Pillars (Nig) Ltd V. Desbordes & Anor (2021)
LAWGLOBAL HUB Lead Judgment Report
EMMANUEL AKOMAYE AGIM, J.S.C.
This appeal was commenced on 24/6/2009 when the appellant herein filled a notice of appeal against the judgment of the Court of Appeal at Lagos delivered on 8/5/2009 in appeal no.CA/L/859/2006 affirming the judgment of the High Court of Lagos delivered on 8/12/200 in LD/148/93 and dismissing the appeal against it. The notice of appeal contains 5 Grounds of appeal.
Both sides have filed, exchanged and adopted their respective briefs as follows – appellant’s brief and respondent’s brief.
The appellant’s brief raised the following issues for determination:
- Whether the Court of Appeal was right in affirming the decision of the trial Court that respondents pleaded and proved service of statutory “Notice of Breach of Covenant “(Exhibit E) and “Notice of Quit” (Exhibit G) as required by the law.

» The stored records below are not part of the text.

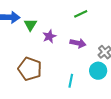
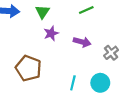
green triangle: (30, 25) -> (43, 12), moved
cyan circle: (98, 71) -> (100, 83), moved

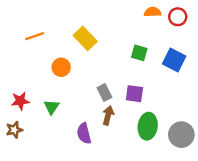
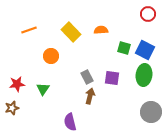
orange semicircle: (152, 12) -> (101, 30), moved
green square: (139, 53) -> (124, 48), moved
green ellipse: (148, 126) -> (144, 75), moved
purple semicircle: (84, 133) -> (70, 122), moved

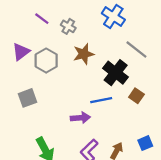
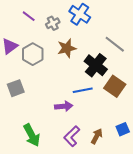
blue cross: (113, 17) -> (80, 14), moved
gray cross: (68, 26) -> (53, 23), turned 32
brown square: (136, 96) -> (115, 86), size x1.5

- Whether it was proper for the lower Court to deviate from the original dispute before it and decided the appeal on an entirely different issue raised suo motu without giving the parties the opportunity of addressing it on the new issue raised at the hearing of the appeal.
- Whether the lower Court exercised its discretion judiciously and judicially by striking out issue numbers 3.0(b) and (c) raised by the defendant/respondent in its brief of argument in the lower Court against counsel’s application for merger of “Issues A & B”.
- Whether the plaintiffs/respondents have waived their right to forfeiture by demanding and collecting rent up to 1995 before the purported Notice to Quit (Exhibit a) was allegedly issued in line with the averments in paragraph 22 of the defendant/appellants’ statement of defence.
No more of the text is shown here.